O Cine Belas Artes, veiculado pelo SBT entre 2001 e 2017, propunha a exibição de filmes antigos, que possuíssem algum grande significado na história do cinema, ou que fossem assinados por grandes diretores. Não era raro ligar a TV tarde da noite no Sábado e dar de cara com A Lista de Schindler (1993), Disque M Para Matar (1954), ou Veludo Azul (1986). Foi nessa sessão que conheci alguns de meus filmes favoritos como O Exorcista, De Olhos Bem Fechados e O Iluminado.
Especialmente no começo, o Cine Belas Artes era, pra mim, um evento.
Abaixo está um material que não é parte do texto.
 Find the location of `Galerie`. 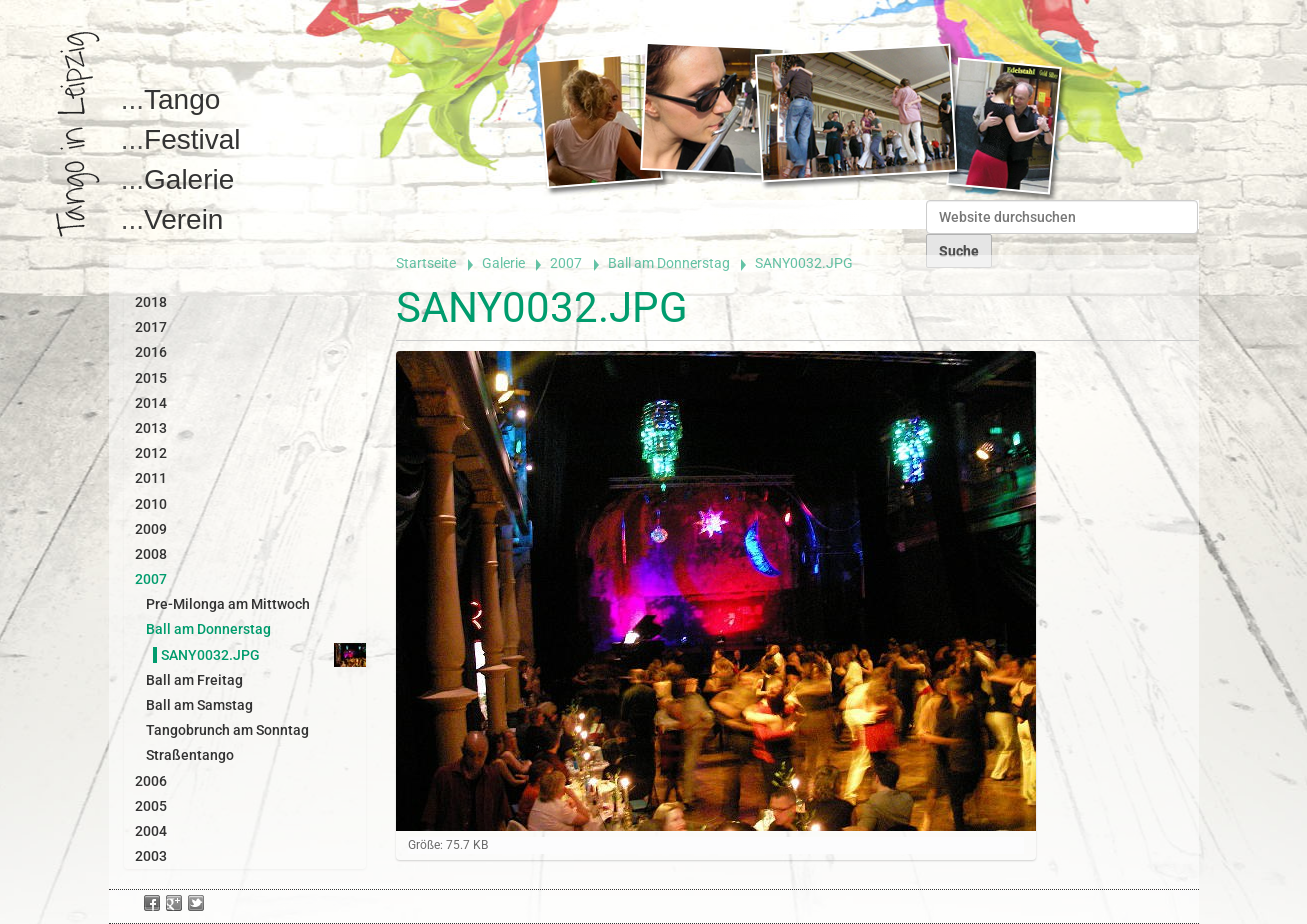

Se me deixassem, vestia um smoking pra sentar no sofá e assistir um filme novo. Numa época em que a internet banda larga ainda engatinhava e eu não fazia ideia de como fuçar na locadora do Paulo Coelho, ter contato com essas obras me fez começar a gostar ainda mais de cinema e arte no geral.
E numa destas noites de Sábado em que eu me encontrava em casa para a surpresa de zero pessoas, a emissora me apresentou a mais um de meus favoritos: Um Sonho de Liberdade, de 1994.
Baseado no conto Rita Hayworth and the Shawshank Redemption, de Stephen King, o filme conta como Andrew Dufresne impactou a vida de um grupo de internos numa penitenciária no estado do Maine, EUA.
Interpretado pelo insubstituível Tim Robbins, Dufresne conquista a simpatia dos colegas (que ganham vida através de Morgan Freeman, Gil Bellows, William Sadler e vários outros) ao mostrar, ao longo dos anos, que a amarga vida entre os quatro muros de concreto cinza pode ser vencida através da esperança. É perceptível o quanto uma obra consegue propagandear de forma efetiva a importância da esperança quando ela não só emociona, mas também convence, alguém tão pessimista quanto este que vos escreve.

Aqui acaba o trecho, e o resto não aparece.